Top that suspicion with our sense of betrayal. We have been dismissing the so-called far right conspiracist theorists but imagine that Mark Zuckerberg has come out recently to say that Meta or Facebook was forced by the present US administration to censor contents during Covid and also suppress the Hunter Biden laptop story. In other words, governmental cover-ups are real. So too Church leaders have been known to hide the truth of the clerical scandals over the years. When people are lied to one time too many, trust level goes down and people cannot be faulted for not believing even as they steadily grow cynical. We tune off not because we do not want to hear but because we do not know which voice belongs to God.

How do we sift through all these conflicting voices to hear God speaking to us? Where do we find the authentic voice of God?

Firstly, to hear God, we need to have a connexion to Him. Many forget this important criterion. Prayer is an essential element in establishing a relationship with God. How do we hear Him if we have no relationship with Him? Elijah went to the cave and there He encountered God in the silence of the breeze. It is a reminder to each one of us, how noise has pervaded our airwaves that we are easily distracted.

Secondly, God’s voice is also interpersonal. We have become so wrapped around the pole of our individual autonomy that we forget that truth is interpersonal. What do I mean by this?

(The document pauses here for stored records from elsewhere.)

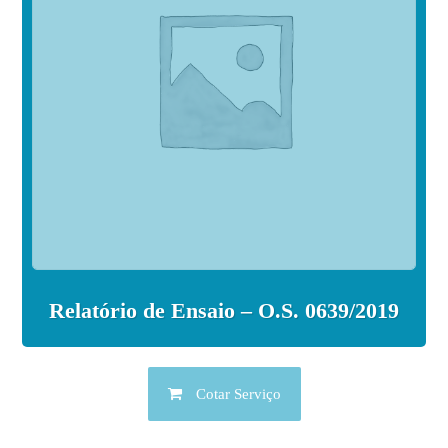
Relatório de Ensaio – O.S. 0639/2019
Cotar Serviço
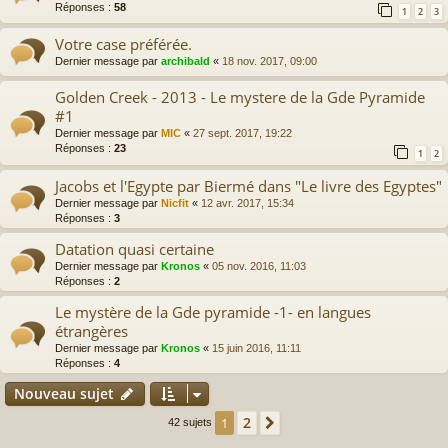
Réponses :
58
1
2
3
Votre case préférée.
Dernier message par
archibald
«
18 nov. 2017, 09:00
Golden Creek - 2013 - Le mystere de la Gde Pyramide
#1
Dernier message par
MIC
«
27 sept. 2017, 19:22
Réponses :
23
1
2
Jacobs et l'Egypte par Biermé dans "Le livre des Egyptes"
Dernier message par
Nicfit
«
12 avr. 2017, 15:34
Réponses :
3
Datation quasi certaine
Dernier message par
Kronos
«
05 nov. 2016, 11:03
Réponses :
2
Le mystère de la Gde pyramide -1- en langues
étrangères
Dernier message par
Kronos
«
15 juin 2016, 11:11
Réponses :
4
Nouveau sujet
2
1
Suivante
42 sujets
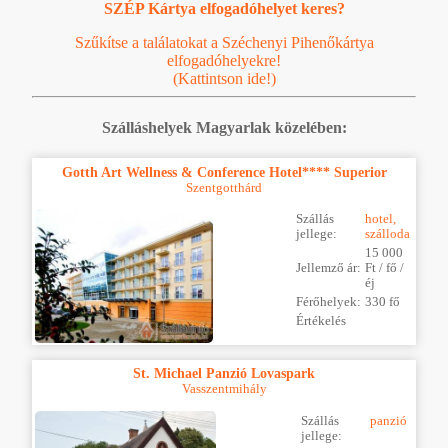
SZÉP Kártya elfogadóhelyet keres?
Szűkítse a találatokat a Széchenyi Pihenőkártya
elfogadóhelyekre!
(Kattintson ide!)
Szálláshelyek Magyarlak közelében:
Gotth Art Wellness & Conference Hotel**** Superior
Szentgotthárd
Szállás
hotel,
jellege:
szálloda
15 000
Jellemző ár:
Ft / fő /
éj
Férőhelyek:
330 fő
Értékelés
St. Michael Panzió Lovaspark
Vasszentmihály
Szállás
panzió
jellege:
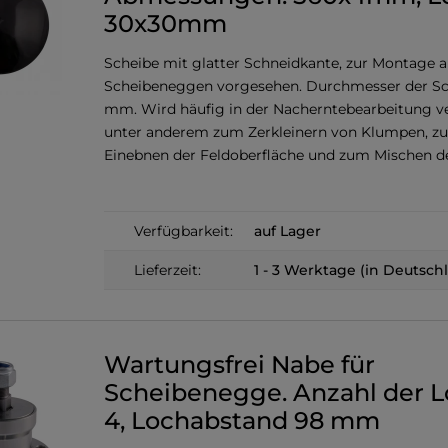
30x30mm
Scheibe mit glatter Schneidkante, zur Montage 
Scheibeneggen vorgesehen. Durchmesser der Sc
mm. Wird häufig in der Nacherntebearbeitung v
unter anderem zum Zerkleinern von Klumpen, z
Einebnen der Feldoberfläche und zum Mischen d
Verfügbarkeit:
auf Lager
Lieferzeit:
1 - 3 Werktage (in Deutsch
Wartungsfrei Nabe für
Scheibenegge. Anzahl der L
4, Lochabstand 98 mm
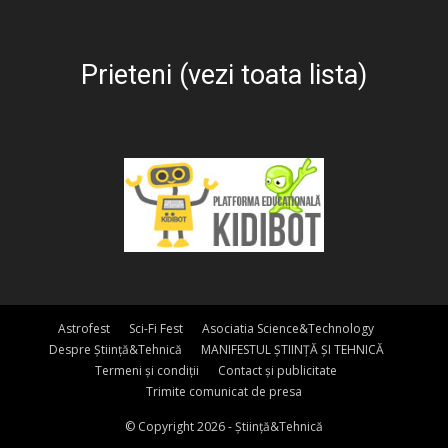
Prieteni (vezi toata lista)
Astrofest
Sci-Fi Fest
Asociatia Science&Technology
Despre Știință&Tehnică
MANIFESTUL ȘTIINȚĂ ȘI TEHNICĂ
Termeni și condiții
Contact și publicitate
Trimite comunicat de presa
© Copyright 2026 - Știință&Tehnică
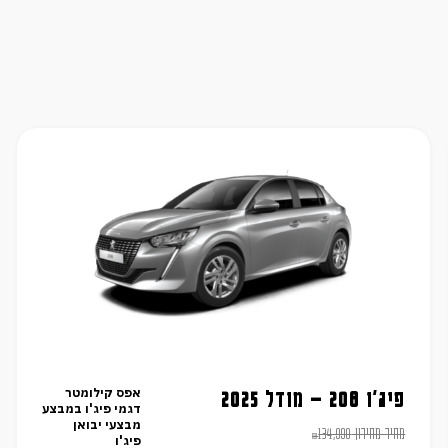
אפס קילומטר
פיג'ו 208 – מודל 2025
דגמי פיג'ו במבצע
מבצעי יבואן
מחיר מחירון
134,990
₪
פיג'ו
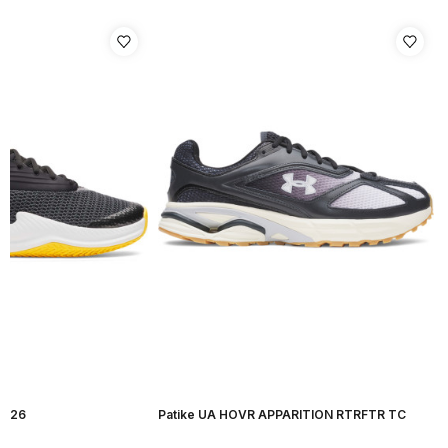
H 26
Patike UA HOVR APPARITION RTRFTR TC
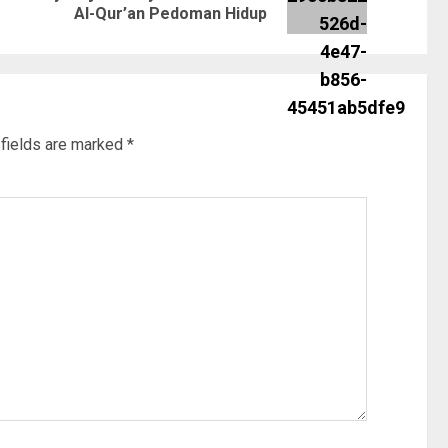
Al-Qur’an Pedoman Hidup
 fields are marked
*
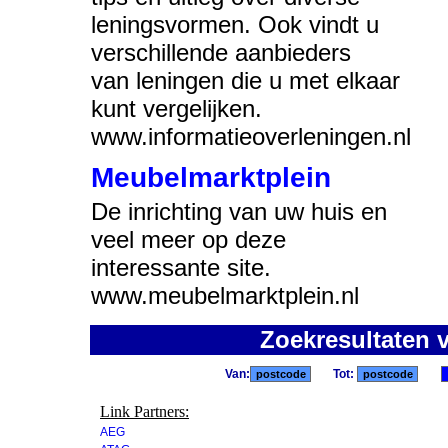
leningsvormen. Ook vindt u
verschillende aanbieders
van leningen die u met elkaar
kunt vergelijken.
www.informatieoverleningen.nl
Meubelmarktplein
De inrichting van uw huis en
veel meer op deze
interessante site.
www.meubelmarktplein.nl
Zoekresultaten 
Van:
Tot:
Link Partners:
AEG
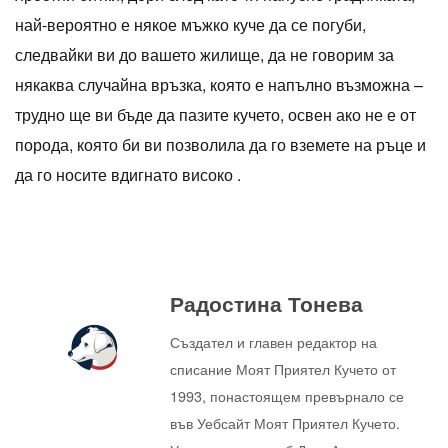
най-вероятно е някое мъжко куче да се погуби,
следвайки ви до вашето жилище, да не говорим за
някаква случайна връзка, която е напълно възможна –
трудно ще ви бъде да пазите кучето, освен ако не е от
порода, която би ви позволила да го вземете на ръце и
да го носите вдигнато високо .
Радостина Тонева
Създател и главен редактор на
списание Моят Приятел Кучето от
1993, понастоящем превърнало се
във Уебсайт Моят Приятел Кучето.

Truth is not just what I determined. In the past, we had a lot more taboos. They are like invisible boundaries which serve to prevent members of a group from straying too far away from approved behaviour. Today, we have by and large removed social taboos that are linked to religion. We have replaced taboos with personal preferences. Except for the protection of minors and the vulnerable, everything else is possible.

In effect, all kinds of taboo behaviours are accepted or they are being normalised except the more “traditional” behaviours demanded by religion. As long as there is consent, the norms of morality is basically reduced to personal choice. If there is accountability, it just means that one should avoid being caught. For example, it is said that the 1MDB debacle would not have seen the light of day if a fat woman did not flaunt her Berkin bags. Plausible deniability is the escape route from accountability.

But more than that, we are children of rampant relativism. You may have heard of the “apparent agreement” that people arrive at, that is, “what is true for you is true for you and what is true for me is true for me”. It appears to be an amicable compromise but it is the fertile breeding ground for who has the greater power to exert the “truth”. What is true for me is true for me but what is true for you is labelled as misinformation, disinformation and malinformation. One man’s truth is another man’s extremism. Today, sources of information, otherwise known as “news” have become more partial and partisan because they push certain perspectives. Relativism reduces God’s voice to just one perspective or it makes it difficult for Him to break through.

Where do we find and how do we hear God’s voice? Amid this melee of noises Christ’s voice remains constant and dependable through His Church. We need to make a distinction between the validity of truth and the personal failures of individuals. Current model of morality is rather tied to personal “sinlessness”. We are unable to process the that being right is not based on what is widely accepted or that truth’s credibility is not dependent on multiple failures to live up to it. Just because everyone has a mistress does not make it right and just because everyone cheats on the spouse does not make monogamy less true.

This is where the Church comes in. Whether we like it or not, the certain source of God’s voice remains His Church. Personal prayer and proper formation in the Church’s moral and social teachings help to shape our conscience. It is the voice of God speaking to us. There are some who commit spiritual suicide because of what they perceive to be hypocritical behaviour of those who proclaim the Gospel. But the faith and morals of the Church is based on Christ’s promise before His Ascension: I will be with you until the end of time. The age of the experts is no replacement for the Church’s teachings. Most importantly, the failure in the leadership of the shepherds does not invalidate Christ’s teachings through His Church.